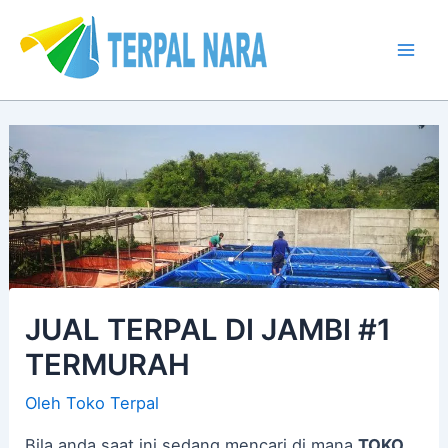
Lewati
Post
Mai
ke
navigation
Men
konten
JUAL TERPAL DI JAMBI #1
TERMURAH
Oleh
Toko Terpal
Bila anda saat ini sedang mencari di mana
TOKO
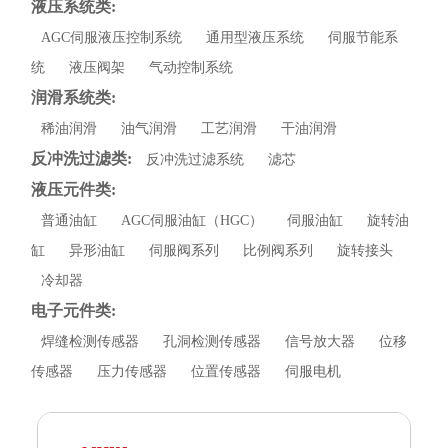
液压系统类:
AGC伺服液压控制系统
通用型液压系统
伺服节能系
统
液压阀架
气动控制系统
润滑系统类:
稀油润滑
油气润滑
工艺润滑
干油润滑
反冲洗过滤类:
反冲洗过滤系统
滤芯
液压元件类:
普通油缸
AGC伺服油缸（HGC）
伺服油缸
旋转油
缸
异形油缸
伺服阀系列
比例阀系列
旋转接头
冷却器
电子元件类:
焊缝检测传感器
孔洞检测传感器
信号放大器
位移
传感器
压力传感器
位置传感器
伺服电机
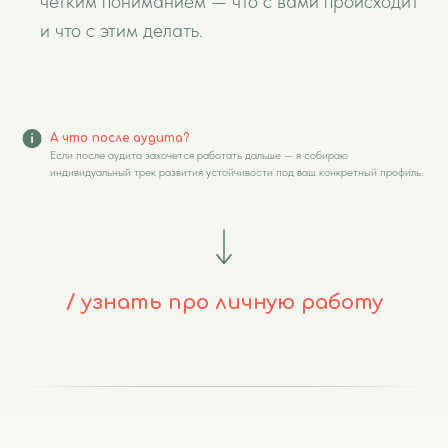
четким пониманием — что с вами происходит
и что с этим делать.
А что после аудита?
Если после аудита захочется работать дальше — я собираю
индивидуальный трек развития устойчивости под ваш конкретный профиль.
/ узнать про личную работу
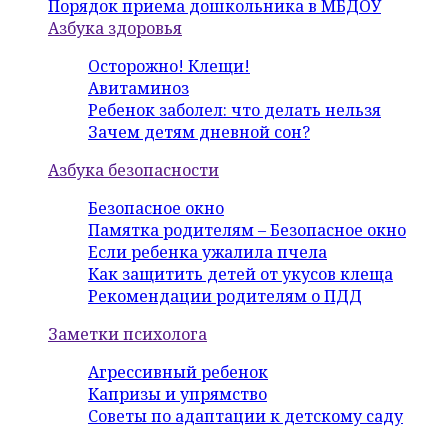
Порядок приема дошкольника в МБДОУ
Азбука здоровья
Осторожно! Клещи!
Авитаминоз
Ребенок заболел: что делать нельзя
Зачем детям дневной сон?
Азбука безопасности
Безопасное окно
Памятка родителям – Безопасное окно
Если ребенка ужалила пчела
Как защитить детей от укусов клеща
Рекомендации родителям о ПДД
Заметки психолога
Агрессивный ребенок
Капризы и упрямство
Советы по адаптации к детскому саду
• • •
Wherever a line of the entries holds the string "окно", copy that line.

- **SOLUTION TO THIS TASK**:
Безопасное окно
Памятка родителям – Безопасное окно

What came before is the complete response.